Saturday afternoon, at Monza, I sat in the back of one of the Honda vans with Ron Bucknum and as he spoke it was easy to see that he found it all a bit incredible.
"You know, I was about ready to quit racing when this happened," he said. "I was 28 and didn't seem to be getting anywhere. If you don't make it by the time you're 27 or 28; you don't have much chance. I'd "begun to think maybe I didn't want to come over, here so badly after all."
He'd driven his first race in 1956 in a Porsche Speedster and at that time had had no idea of making it a career. A friend named Jerry Sheets had taken him to see his first event and he had become excited about it immediately. "I was single at the time," Bucknum recalls, "had enough money to buy a car, and it was just something that was fun to do.
"Of course I was lucky and won my first race, at Pomona, and I won pretty regularly after that."
He remembers being elated over those early victories. "I guess I got a little swell-headed around that time, at least all my friends tell me I did." And then: "Come to think of it, I did consider myself pretty damned good. That's some indication, isn't it?" ,
In spite of everything there had been a moment early on when he almost got out. He had met Nancy, a charming and attractive girl from his home town of La Canada, Calif. ("She baby-sat for my folks; I used to meet a lot of interesting girls that way, it's wonderful recruiting"), but Nancy turned out to be the one and, after they were married, "Money began to be a problem. I sold - the Speedster and decided to hang it up."

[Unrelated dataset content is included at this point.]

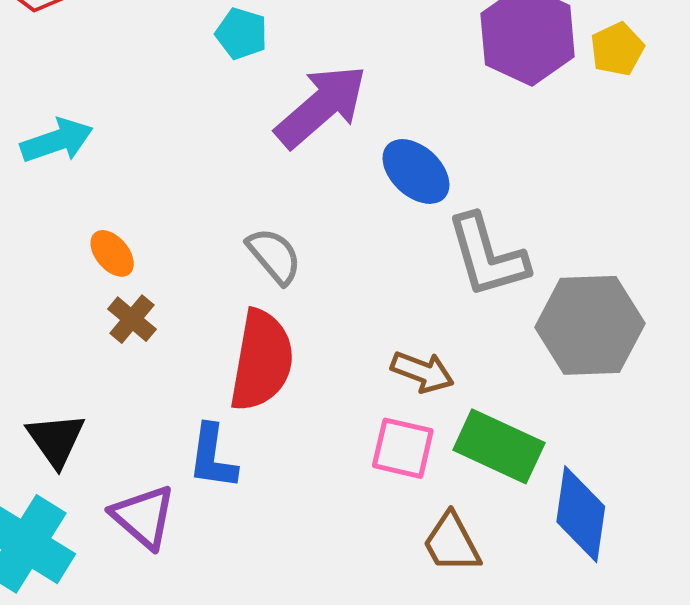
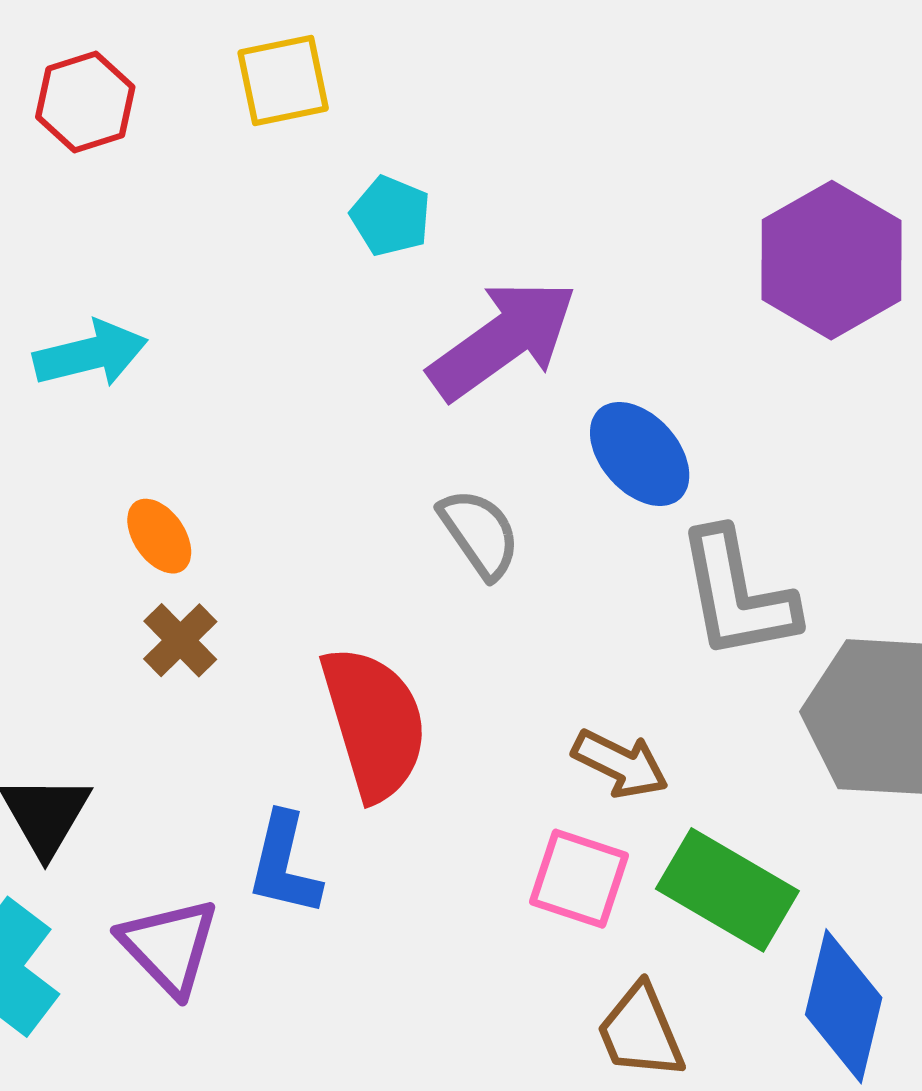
gray semicircle: (274, 256) -> (480, 533), moved
red semicircle: (262, 360) -> (374, 723), turned -32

His retirement didn't last long. He got word that Lew Spencer, a top-flight California driver, was leaving Rene Pellandini. It was the opening he'd been looking for.
"Lew had worked selling cars for Rene and driving an AC Bristol for him in all the races. Well, Rene raced too, and I'd beaten him a lot of times so I 'figured he must have some respect for my ability. So I called him and told him I wanted to drive the AC and he said no."
Ron broke off to give a rather rueful laugh. "I don't think I'd realized before just how much I wanted to drive. I mean, I wanted that AC so bad it made me kind of sick inside.
"I said, 'Why'not?' and he said he already had a driver, and I said, 'Look, Rene, I've quit my job and I need work. I'll come down and sell cars for you.' Now, that was a lie, I hadn't quit my job-but the next day I did. Then I went down to Rene's and when he saw me he just threw up his hands. He'd told me he couldn't afford another salesman. I said, 'That's all right, I'm going to stay here and work for you whether you pay me or not.' Well, I knew about getting an advance against commissions for sales, and we finally agreed to that kind of arrangement. Naturally, when the next race rolled around I got to drive the AC because, after all, I was working for him."
Bucknum drove the Bristol for several months, scoring well against the newer and faster Porsche Carreras which were beginning to take over its class. Then he switched to an Austin Healey 3000 and later an MG-B, both for Hollywood Sport Cars.
"Of course, by then I'd made a transition, and the funny thing is I wasn't really aware of it. One night at a party Cal Club secretary Mary Hauser said something about; 'Oh well, now that you're aprofessional - I've forgotten just what but I suddenly realized she was right: Hollywood Sport Cars was paying my expenses, giving me about a hundred a race to drive for them, and I hadn't even owned a sports car for over a year. I guess it was about then I realized I was in racing for keeps, to make a' livirig at it if possible."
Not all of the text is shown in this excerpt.